# EXERCISE DIRECTIONS
Leave out the images and output the records word for word.

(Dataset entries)

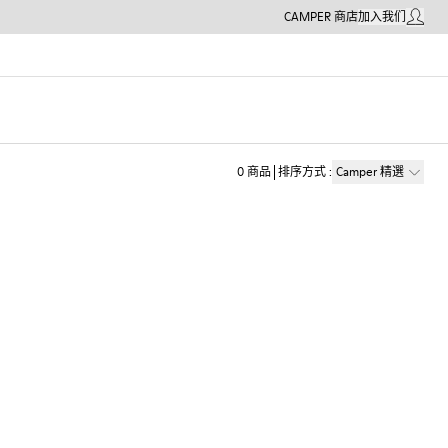
CAMPER 商店
加入我们
我的帳戶
0
商品
排序方式
:
Camper 精選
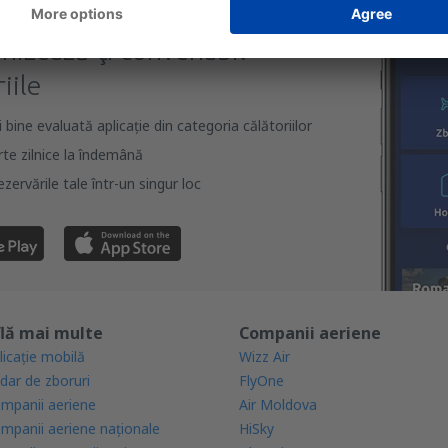
rcă aplicația noastră
anizează-ţi convenabil
iile
bine evaluată aplicație din categoria călătoriilor
rte zilnice la îndemână
zervările tale într-un singur loc
lă mai multe
Companii aeriene
licație mobilă
Wizz Air
dar de zboruri
FlyOne
mpanii aeriene
Air Moldova
mpanii aeriene naţionale
HiSky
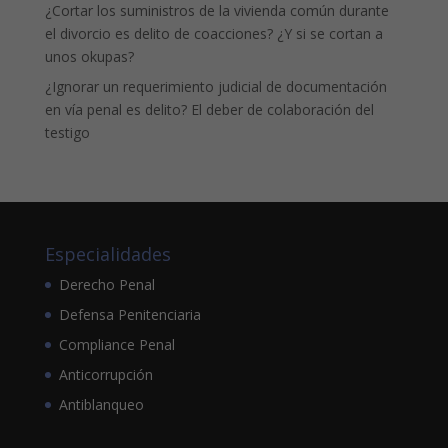
¿Cortar los suministros de la vivienda común durante
el divorcio es delito de coacciones? ¿Y si se cortan a
unos okupas?
¿Ignorar un requerimiento judicial de documentación
en vía penal es delito? El deber de colaboración del
testigo
Especialidades
Derecho Penal
Defensa Penitenciaria
Compliance Penal
Anticorrupción
Antiblanqueo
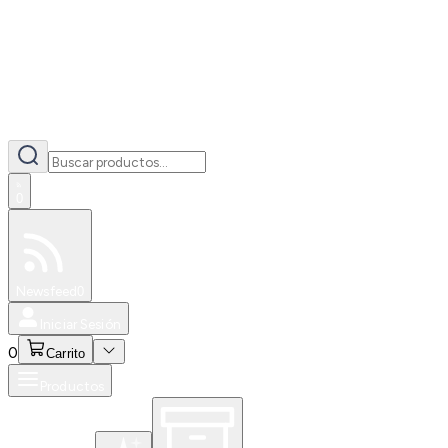
0
Especiales
Newsfeed
0
Iniciar Sesión
0
Carrito
Productos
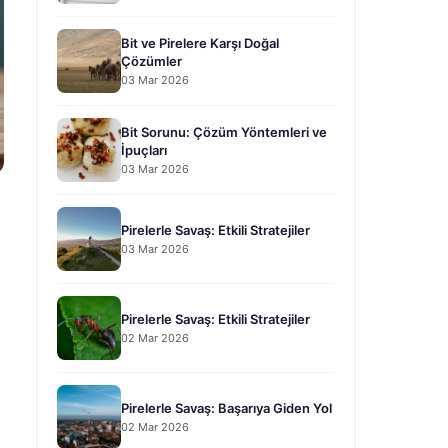
Bit ve Pirelere Karşı Doğal
Çözümler
03 Mar 2026
Bit Sorunu: Çözüm Yöntemleri ve
İpuçları
03 Mar 2026
Pirelerle Savaş: Etkili Stratejiler
03 Mar 2026
Pirelerle Savaş: Etkili Stratejiler
02 Mar 2026
Pirelerle Savaş: Başarıya Giden Yol
02 Mar 2026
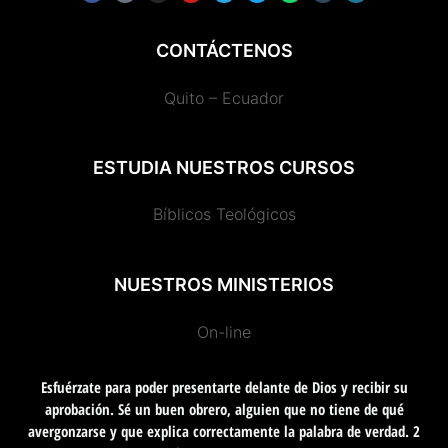
c
k
s
u
l
i
a
m
r
e
t
t
t
e
t
t
b
d
b
o
a
u
g
t
s
l
p
o
k
g
b
r
e
a
r
r
CONTÁCTENOS
o
r
e
a
r
p
e
k
a
m
p
s
m
s
Quito – Ecuador
ESTUDIA NUESTROS CURSOS
Bíblicos Teológicos
NUESTROS MINISTERIOS
On-line
Esfuérzate para poder presentarte delante de Dios y recibir su
aprobación. Sé un buen obrero, alguien que no tiene de qué
avergonzarse y que explica correctamente la palabra de verdad. 2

# PROBLEM SOLUTION
CAMPER 商店
加入我们
我的帳戶
0
商品
排序方式
:
Camper 精選
rcă aplicația noastră
anizează-ţi convenabil
iile
bine evaluată aplicație din categoria călătoriilor
rte zilnice la îndemână
zervările tale într-un singur loc
lă mai multe
Companii aeriene
licație mobilă
Wizz Air
dar de zboruri
FlyOne
mpanii aeriene
Air Moldova
mpanii aeriene naţionale
HiSky
¿Cortar los suministros de la vivienda común durante
el divorcio es delito de coacciones? ¿Y si se cortan a
unos okupas?
¿Ignorar un requerimiento judicial de documentación
en vía penal es delito? El deber de colaboración del
testigo
Especialidades
Derecho Penal
Defensa Penitenciaria
Compliance Penal
Anticorrupción
Antiblanqueo
0
Especiales
Newsfeed
0
Iniciar Sesión
0
Carrito
Productos
Bit ve Pirelere Karşı Doğal
Çözümler
03 Mar 2026
Bit Sorunu: Çözüm Yöntemleri ve
İpuçları
03 Mar 2026
Pirelerle Savaş: Etkili Stratejiler
03 Mar 2026
Pirelerle Savaş: Etkili Stratejiler
02 Mar 2026
Pirelerle Savaş: Başarıya Giden Yol
02 Mar 2026
c
k
s
u
l
i
a
m
r
e
t
t
t
e
t
t
b
d
b
o
a
u
g
t
s
l
p
o
k
g
b
r
e
a
r
r
CONTÁCTENOS
o
r
e
a
r
p
e
k
a
m
p
s
m
s
Quito – Ecuador
ESTUDIA NUESTROS CURSOS
Bíblicos Teológicos
NUESTROS MINISTERIOS
On-line
Esfuérzate para poder presentarte delante de Dios y recibir su
aprobación. Sé un buen obrero, alguien que no tiene de qué
avergonzarse y que explica correctamente la palabra de verdad. 2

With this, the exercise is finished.